Liu Sihua, Du Beidi, Zhou Shuling, Shao Nan, Zheng Shaoquan, Kuang Xiaying, Zhang Yunjian, Shi Yawei, Lin Ying
Breast Disease Center, The First Affiliated Hospital, Sun Yat-sen University, Guangzhou, China.
Breast Disease Center, The First Affiliated Hospital, Sun Yat-sen University, Guangzhou, China; Laboratory of Surgery, The First Affiliated Hospital, Sun Yat-sen University, Guangzhou, China.
Clin Breast Cancer. 2025 Apr;25(3):242-250.e6. doi: 10.1016/j.clbc.2024.11.016. Epub 2024 Nov 26.
To characterize site-specific recurrence patterns and survival outcomes of patients with human epidermal growth factor receptor 2 (HER2)-low breast cancer.
This retrospective cohort study included patients diagnosed with early-stage breast cancer at a single institution in China from January 2010 to December 2020. Patterns of the first site of recurrence were compared between patients with HER2-low and HER2-0 tumors using competing risks regression analysis. Disease-free survival (DFS) and overall survival (OS) were evaluated using Kaplan-Meier method.
A total of 2055 patients were analyzed (median follow-up 52.3 months), comprising 1102 (53.6%) patients with HER2-low and 953 (46.4%) with HER2-0 tumors. Patients with HER2-0 tumors had a significantly higher 5-year cumulative incidence of visceral recurrence than those with HER2-low tumors (7.20% vs. 4.50%; P = .046), especially for the lung recurrence (4.16% vs. 2.81%; P = .044). In the hormone receptor (HoR)-positive subgroup, HER2-low patients had a significantly higher risk of local recurrence (10-year cumulative incidence rate, 7.58% vs. 2.61%; P = .013) but a relatively lower risk of contralateral breast cancer (10-year cumulative incidence rate, 0.90% vs. 4.53%; P = .044) compared with HER2-0 patients. Nevertheless, there were no significant differences between the HER2-0 and HER2-low patients regarding the time to all sites of recurrence after adjusting other potential risk factors (all P > .05), DFS (P = .763), and OS (P = .106).
Site-specific recurrence patterns differ between HER2-low and HER2-0 patients.
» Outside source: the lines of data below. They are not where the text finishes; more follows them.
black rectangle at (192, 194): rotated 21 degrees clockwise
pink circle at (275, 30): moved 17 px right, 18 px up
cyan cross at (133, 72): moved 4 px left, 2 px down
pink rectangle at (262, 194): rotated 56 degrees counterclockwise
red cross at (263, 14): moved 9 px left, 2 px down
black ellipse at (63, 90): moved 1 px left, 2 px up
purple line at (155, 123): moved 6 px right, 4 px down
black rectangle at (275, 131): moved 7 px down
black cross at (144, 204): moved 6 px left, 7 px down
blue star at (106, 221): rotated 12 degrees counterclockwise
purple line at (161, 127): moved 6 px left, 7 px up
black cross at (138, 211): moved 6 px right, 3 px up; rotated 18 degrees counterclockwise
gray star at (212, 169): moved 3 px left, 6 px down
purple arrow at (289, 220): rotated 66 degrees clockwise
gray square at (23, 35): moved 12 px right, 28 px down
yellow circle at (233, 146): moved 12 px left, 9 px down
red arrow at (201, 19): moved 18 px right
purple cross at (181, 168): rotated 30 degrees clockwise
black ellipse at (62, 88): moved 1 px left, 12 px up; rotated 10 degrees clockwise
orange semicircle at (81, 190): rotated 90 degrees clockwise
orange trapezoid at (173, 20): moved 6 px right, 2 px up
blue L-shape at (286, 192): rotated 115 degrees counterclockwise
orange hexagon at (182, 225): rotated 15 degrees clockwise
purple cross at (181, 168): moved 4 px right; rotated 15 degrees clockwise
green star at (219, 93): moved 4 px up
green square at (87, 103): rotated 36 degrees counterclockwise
However, it does not support that HER2-low breast cancer is a distinct prognostic subtype.
描述人表皮生长因子受体2(HER2)低表达乳腺癌患者的特定部位复发模式和生存结果。
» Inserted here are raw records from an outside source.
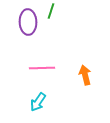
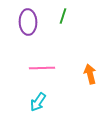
green line: moved 12 px right, 5 px down
orange arrow: moved 5 px right, 1 px up
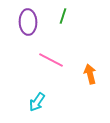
pink line: moved 9 px right, 8 px up; rotated 30 degrees clockwise
cyan arrow: moved 1 px left
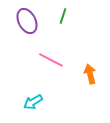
purple ellipse: moved 1 px left, 1 px up; rotated 25 degrees counterclockwise
cyan arrow: moved 4 px left; rotated 24 degrees clockwise
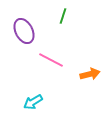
purple ellipse: moved 3 px left, 10 px down
orange arrow: rotated 90 degrees clockwise
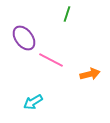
green line: moved 4 px right, 2 px up
purple ellipse: moved 7 px down; rotated 10 degrees counterclockwise
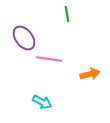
green line: rotated 28 degrees counterclockwise
pink line: moved 2 px left, 1 px up; rotated 20 degrees counterclockwise
cyan arrow: moved 9 px right; rotated 120 degrees counterclockwise
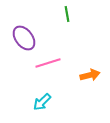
pink line: moved 1 px left, 4 px down; rotated 25 degrees counterclockwise
orange arrow: moved 1 px down
cyan arrow: rotated 108 degrees clockwise
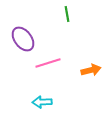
purple ellipse: moved 1 px left, 1 px down
orange arrow: moved 1 px right, 5 px up
cyan arrow: rotated 42 degrees clockwise
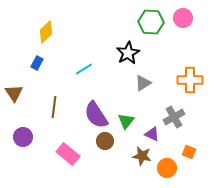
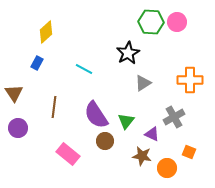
pink circle: moved 6 px left, 4 px down
cyan line: rotated 60 degrees clockwise
purple circle: moved 5 px left, 9 px up
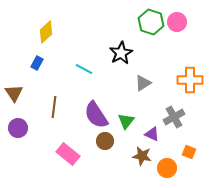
green hexagon: rotated 15 degrees clockwise
black star: moved 7 px left
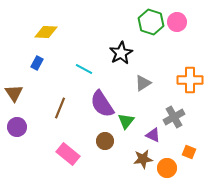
yellow diamond: rotated 45 degrees clockwise
brown line: moved 6 px right, 1 px down; rotated 15 degrees clockwise
purple semicircle: moved 6 px right, 11 px up
purple circle: moved 1 px left, 1 px up
purple triangle: moved 1 px right, 1 px down
brown star: moved 1 px right, 3 px down; rotated 18 degrees counterclockwise
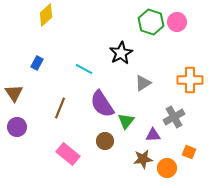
yellow diamond: moved 17 px up; rotated 45 degrees counterclockwise
purple triangle: rotated 28 degrees counterclockwise
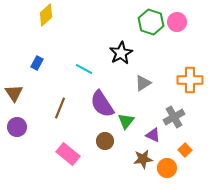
purple triangle: rotated 28 degrees clockwise
orange square: moved 4 px left, 2 px up; rotated 24 degrees clockwise
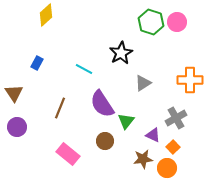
gray cross: moved 2 px right, 1 px down
orange square: moved 12 px left, 3 px up
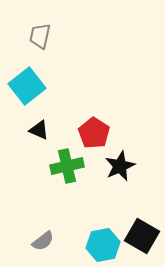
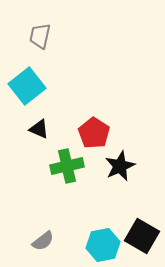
black triangle: moved 1 px up
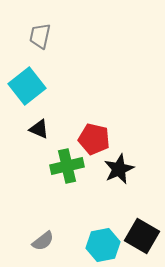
red pentagon: moved 6 px down; rotated 20 degrees counterclockwise
black star: moved 1 px left, 3 px down
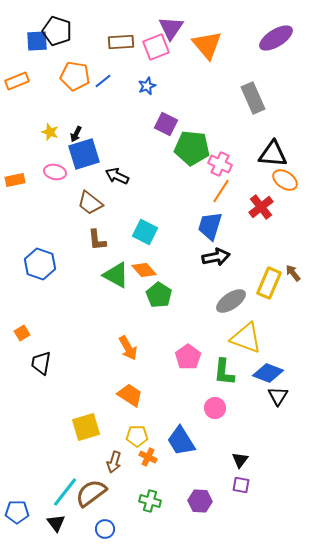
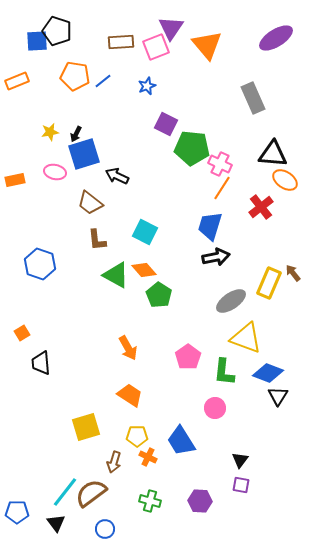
yellow star at (50, 132): rotated 30 degrees counterclockwise
orange line at (221, 191): moved 1 px right, 3 px up
black trapezoid at (41, 363): rotated 15 degrees counterclockwise
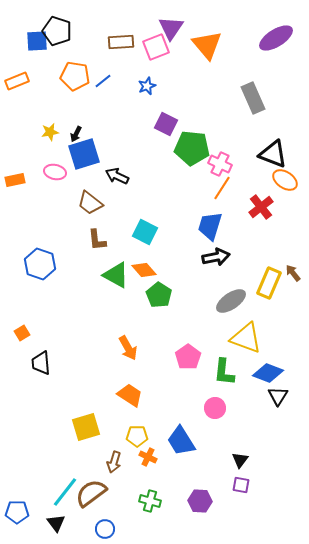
black triangle at (273, 154): rotated 16 degrees clockwise
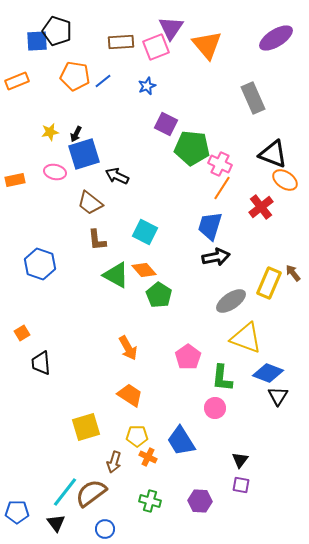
green L-shape at (224, 372): moved 2 px left, 6 px down
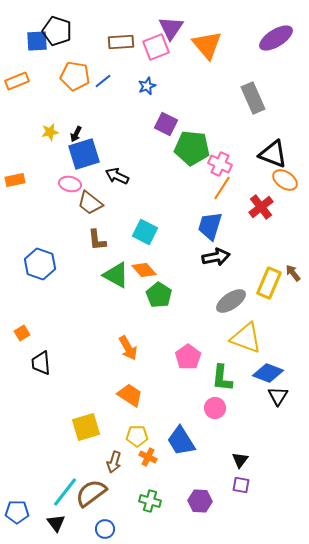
pink ellipse at (55, 172): moved 15 px right, 12 px down
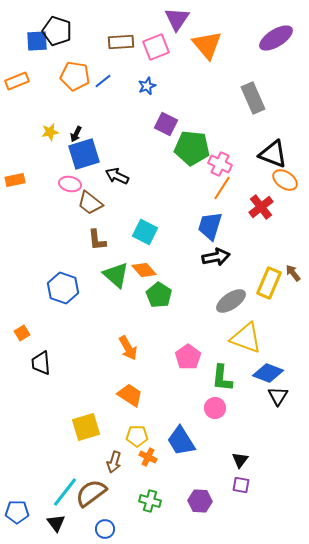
purple triangle at (171, 28): moved 6 px right, 9 px up
blue hexagon at (40, 264): moved 23 px right, 24 px down
green triangle at (116, 275): rotated 12 degrees clockwise
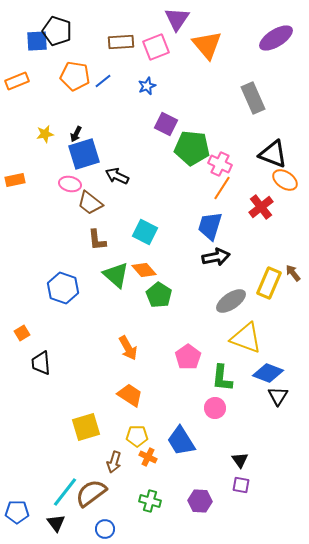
yellow star at (50, 132): moved 5 px left, 2 px down
black triangle at (240, 460): rotated 12 degrees counterclockwise
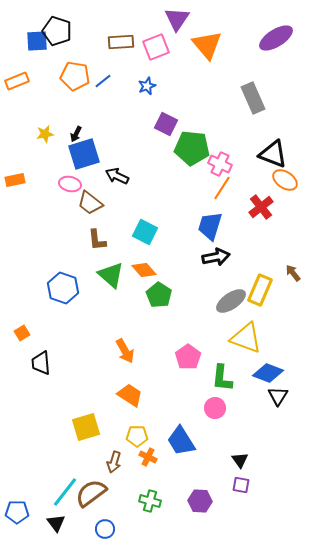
green triangle at (116, 275): moved 5 px left
yellow rectangle at (269, 283): moved 9 px left, 7 px down
orange arrow at (128, 348): moved 3 px left, 3 px down
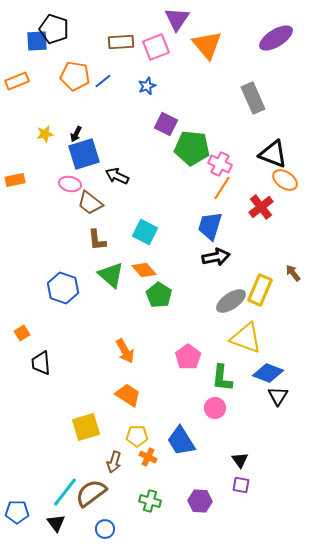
black pentagon at (57, 31): moved 3 px left, 2 px up
orange trapezoid at (130, 395): moved 2 px left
这项回顾性队列研究纳入了2010年1月至2020年12月在中国一家机构被诊断为早期乳腺癌的患者。使用竞争风险回归分析比较HER2低表达和HER2零表达肿瘤患者的首个复发部位模式。采用Kaplan-Meier法评估无病生存期(DFS)和总生存期(OS)。
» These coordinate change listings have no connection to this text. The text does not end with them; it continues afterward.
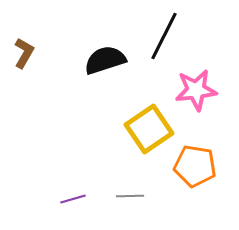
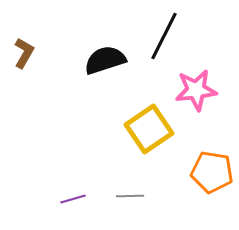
orange pentagon: moved 17 px right, 6 px down
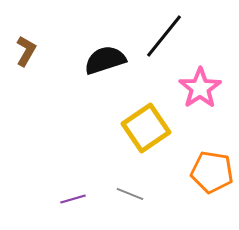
black line: rotated 12 degrees clockwise
brown L-shape: moved 2 px right, 2 px up
pink star: moved 4 px right, 2 px up; rotated 27 degrees counterclockwise
yellow square: moved 3 px left, 1 px up
gray line: moved 2 px up; rotated 24 degrees clockwise
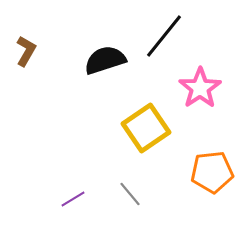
orange pentagon: rotated 15 degrees counterclockwise
gray line: rotated 28 degrees clockwise
purple line: rotated 15 degrees counterclockwise
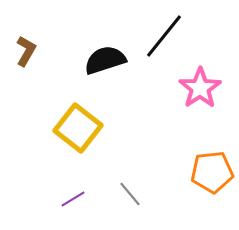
yellow square: moved 68 px left; rotated 18 degrees counterclockwise
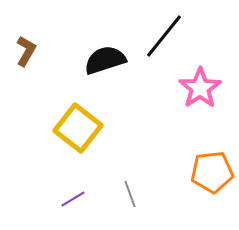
gray line: rotated 20 degrees clockwise
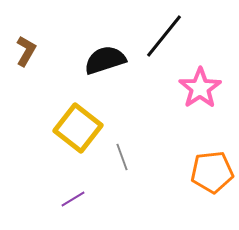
gray line: moved 8 px left, 37 px up
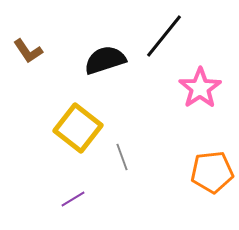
brown L-shape: moved 2 px right; rotated 116 degrees clockwise
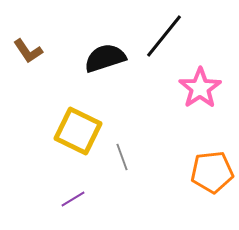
black semicircle: moved 2 px up
yellow square: moved 3 px down; rotated 12 degrees counterclockwise
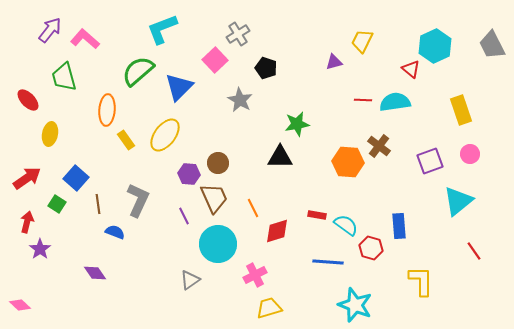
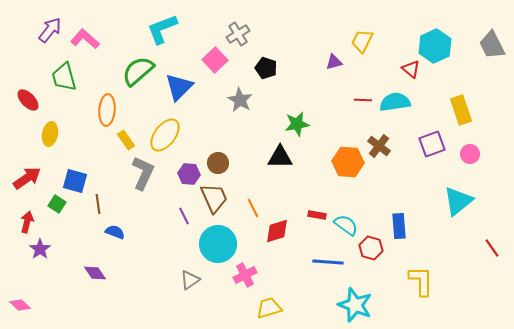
purple square at (430, 161): moved 2 px right, 17 px up
blue square at (76, 178): moved 1 px left, 3 px down; rotated 25 degrees counterclockwise
gray L-shape at (138, 200): moved 5 px right, 27 px up
red line at (474, 251): moved 18 px right, 3 px up
pink cross at (255, 275): moved 10 px left
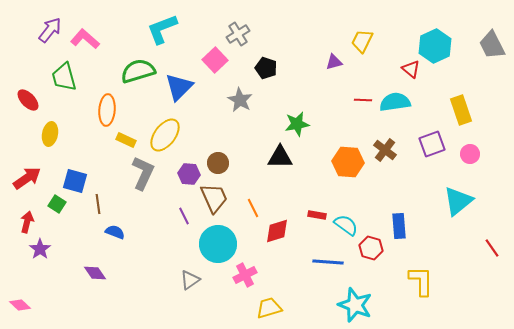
green semicircle at (138, 71): rotated 24 degrees clockwise
yellow rectangle at (126, 140): rotated 30 degrees counterclockwise
brown cross at (379, 146): moved 6 px right, 4 px down
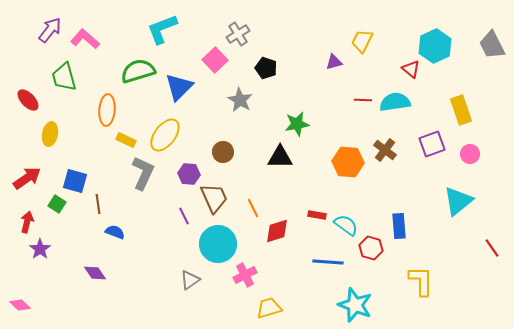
brown circle at (218, 163): moved 5 px right, 11 px up
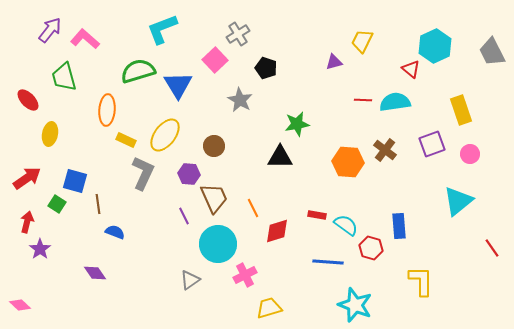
gray trapezoid at (492, 45): moved 7 px down
blue triangle at (179, 87): moved 1 px left, 2 px up; rotated 16 degrees counterclockwise
brown circle at (223, 152): moved 9 px left, 6 px up
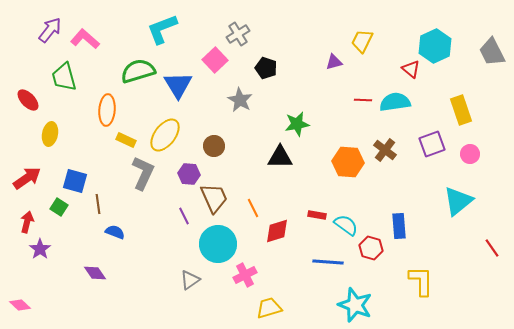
green square at (57, 204): moved 2 px right, 3 px down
共分析了2055例患者(中位随访52.3个月),其中1102例(53.6%)为HER2低表达患者,953例(46.4%)为HER2零表达肿瘤患者。HER2零表达肿瘤患者的内脏复发5年累积发生率显著高于HER2低表达肿瘤患者(7.20%对4.50%;P = 0.046),尤其是肺复发(4.16%对2.81%;P = 0.044)。在激素受体(HoR)阳性亚组中,与HER2零表达患者相比,HER2低表达患者的局部复发风险显著更高(10年累积发生率,7.58%对2.61%;P = 0.013),但对侧乳腺癌风险相对较低(10年累积发生率,0.90%对4.53%;P = 0.044)。然而,在调整其他潜在风险因素后,HER2零表达和HER2低表达患者在所有部位复发时间、DFS(P = 0.763)和OS(P = 0.106)方面均无显著差异。
HER2低表达和HER2零表达患者的特定部位复发模式不同。然而,这并不支持HER2低表达乳腺癌是一种独特的预后亚型。